### What the exercise asks
Give only the number of lines in the data that contain the word "zoom".

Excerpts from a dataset
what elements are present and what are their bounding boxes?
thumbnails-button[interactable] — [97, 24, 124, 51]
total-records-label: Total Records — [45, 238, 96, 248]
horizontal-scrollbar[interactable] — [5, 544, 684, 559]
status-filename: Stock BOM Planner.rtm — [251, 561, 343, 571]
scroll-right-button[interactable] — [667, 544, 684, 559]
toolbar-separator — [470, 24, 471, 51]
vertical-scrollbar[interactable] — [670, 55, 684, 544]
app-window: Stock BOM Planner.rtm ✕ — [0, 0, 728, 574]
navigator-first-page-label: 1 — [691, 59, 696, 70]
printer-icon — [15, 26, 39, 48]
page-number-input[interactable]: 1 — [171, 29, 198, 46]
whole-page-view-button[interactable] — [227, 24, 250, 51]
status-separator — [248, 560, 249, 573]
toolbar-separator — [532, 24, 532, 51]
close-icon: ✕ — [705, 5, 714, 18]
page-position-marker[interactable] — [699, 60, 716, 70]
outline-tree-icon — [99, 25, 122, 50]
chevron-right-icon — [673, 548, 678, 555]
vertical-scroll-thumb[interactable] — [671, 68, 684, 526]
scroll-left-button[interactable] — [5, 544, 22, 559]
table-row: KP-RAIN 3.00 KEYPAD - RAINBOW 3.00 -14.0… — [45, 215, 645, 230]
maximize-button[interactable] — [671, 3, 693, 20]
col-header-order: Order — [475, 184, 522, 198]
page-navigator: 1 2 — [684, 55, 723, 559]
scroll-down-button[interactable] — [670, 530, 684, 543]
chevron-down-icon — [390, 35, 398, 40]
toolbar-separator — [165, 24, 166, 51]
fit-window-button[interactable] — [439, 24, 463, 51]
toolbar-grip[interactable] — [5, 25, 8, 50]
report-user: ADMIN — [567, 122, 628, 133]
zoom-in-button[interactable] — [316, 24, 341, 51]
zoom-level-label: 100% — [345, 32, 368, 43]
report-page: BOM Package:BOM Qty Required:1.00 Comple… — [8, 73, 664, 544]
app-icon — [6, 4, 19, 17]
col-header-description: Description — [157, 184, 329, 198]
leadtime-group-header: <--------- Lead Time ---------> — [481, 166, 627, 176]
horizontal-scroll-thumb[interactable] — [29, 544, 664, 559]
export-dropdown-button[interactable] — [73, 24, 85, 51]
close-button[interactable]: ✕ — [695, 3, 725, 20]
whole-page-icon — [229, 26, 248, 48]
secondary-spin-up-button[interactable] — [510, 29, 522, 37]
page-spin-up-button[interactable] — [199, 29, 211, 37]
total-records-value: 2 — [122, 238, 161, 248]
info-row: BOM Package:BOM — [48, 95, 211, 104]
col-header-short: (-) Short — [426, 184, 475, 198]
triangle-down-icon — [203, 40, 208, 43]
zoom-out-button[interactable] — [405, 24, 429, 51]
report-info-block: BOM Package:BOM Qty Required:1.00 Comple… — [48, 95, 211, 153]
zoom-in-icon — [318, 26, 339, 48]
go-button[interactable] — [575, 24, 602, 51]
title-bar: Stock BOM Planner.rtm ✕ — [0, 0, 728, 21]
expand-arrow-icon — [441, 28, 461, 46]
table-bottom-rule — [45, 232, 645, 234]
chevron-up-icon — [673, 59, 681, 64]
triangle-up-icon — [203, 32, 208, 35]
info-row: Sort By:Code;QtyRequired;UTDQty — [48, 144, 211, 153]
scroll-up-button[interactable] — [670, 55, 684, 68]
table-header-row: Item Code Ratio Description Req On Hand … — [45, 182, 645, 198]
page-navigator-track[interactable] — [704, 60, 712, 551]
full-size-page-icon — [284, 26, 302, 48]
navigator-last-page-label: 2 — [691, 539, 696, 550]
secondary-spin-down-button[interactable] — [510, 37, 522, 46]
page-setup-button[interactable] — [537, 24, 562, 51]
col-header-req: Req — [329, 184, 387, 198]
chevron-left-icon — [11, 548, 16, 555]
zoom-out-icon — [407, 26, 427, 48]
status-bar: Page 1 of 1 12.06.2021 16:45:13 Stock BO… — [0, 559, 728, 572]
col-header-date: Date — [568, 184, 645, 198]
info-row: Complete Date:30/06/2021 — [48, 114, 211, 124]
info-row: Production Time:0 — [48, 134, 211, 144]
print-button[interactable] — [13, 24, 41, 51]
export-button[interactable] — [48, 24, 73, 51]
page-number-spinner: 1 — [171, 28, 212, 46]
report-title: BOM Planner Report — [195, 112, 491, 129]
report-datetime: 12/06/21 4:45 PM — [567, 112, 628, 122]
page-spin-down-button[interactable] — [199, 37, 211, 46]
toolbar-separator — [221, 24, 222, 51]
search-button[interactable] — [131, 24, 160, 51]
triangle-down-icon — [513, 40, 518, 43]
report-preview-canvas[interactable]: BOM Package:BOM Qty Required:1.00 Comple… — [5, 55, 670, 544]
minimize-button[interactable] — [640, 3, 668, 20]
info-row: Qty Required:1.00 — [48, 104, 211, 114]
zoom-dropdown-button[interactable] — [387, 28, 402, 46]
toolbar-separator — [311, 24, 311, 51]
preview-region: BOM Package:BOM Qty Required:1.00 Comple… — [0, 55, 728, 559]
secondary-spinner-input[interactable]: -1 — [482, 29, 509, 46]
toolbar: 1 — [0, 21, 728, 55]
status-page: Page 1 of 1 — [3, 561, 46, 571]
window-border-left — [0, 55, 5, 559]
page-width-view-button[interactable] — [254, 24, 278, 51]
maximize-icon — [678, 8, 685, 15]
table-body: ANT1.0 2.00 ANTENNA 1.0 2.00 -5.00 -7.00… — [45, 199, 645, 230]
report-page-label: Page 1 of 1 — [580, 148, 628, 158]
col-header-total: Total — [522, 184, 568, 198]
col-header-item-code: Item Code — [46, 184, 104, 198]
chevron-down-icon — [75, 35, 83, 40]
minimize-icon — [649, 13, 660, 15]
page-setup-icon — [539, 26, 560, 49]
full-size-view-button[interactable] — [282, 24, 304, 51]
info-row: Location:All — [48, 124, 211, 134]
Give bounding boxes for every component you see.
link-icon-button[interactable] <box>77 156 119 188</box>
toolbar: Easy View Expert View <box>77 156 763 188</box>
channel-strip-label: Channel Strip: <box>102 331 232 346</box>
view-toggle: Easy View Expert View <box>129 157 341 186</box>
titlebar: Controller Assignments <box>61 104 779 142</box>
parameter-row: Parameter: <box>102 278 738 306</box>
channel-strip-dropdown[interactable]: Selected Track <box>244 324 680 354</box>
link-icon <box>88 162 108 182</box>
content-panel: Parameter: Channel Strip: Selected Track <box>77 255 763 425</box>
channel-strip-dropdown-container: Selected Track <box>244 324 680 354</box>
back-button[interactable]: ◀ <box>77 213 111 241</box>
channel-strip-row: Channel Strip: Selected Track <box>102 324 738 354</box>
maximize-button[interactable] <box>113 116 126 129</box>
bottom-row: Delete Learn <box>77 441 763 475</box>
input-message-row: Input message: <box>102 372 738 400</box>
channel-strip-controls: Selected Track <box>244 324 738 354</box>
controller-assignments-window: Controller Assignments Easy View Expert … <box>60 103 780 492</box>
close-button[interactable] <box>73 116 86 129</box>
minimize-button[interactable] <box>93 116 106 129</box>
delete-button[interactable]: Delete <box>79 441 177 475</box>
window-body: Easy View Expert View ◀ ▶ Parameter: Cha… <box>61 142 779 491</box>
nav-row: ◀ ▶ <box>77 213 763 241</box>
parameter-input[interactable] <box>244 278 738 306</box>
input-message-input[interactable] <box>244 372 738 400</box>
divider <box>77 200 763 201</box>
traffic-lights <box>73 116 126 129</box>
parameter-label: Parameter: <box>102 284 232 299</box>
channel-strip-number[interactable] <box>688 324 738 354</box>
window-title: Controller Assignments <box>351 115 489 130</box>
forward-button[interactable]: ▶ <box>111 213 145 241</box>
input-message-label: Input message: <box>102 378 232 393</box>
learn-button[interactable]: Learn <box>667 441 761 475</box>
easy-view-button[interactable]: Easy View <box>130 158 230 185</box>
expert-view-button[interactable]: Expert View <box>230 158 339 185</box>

### Exercise response
6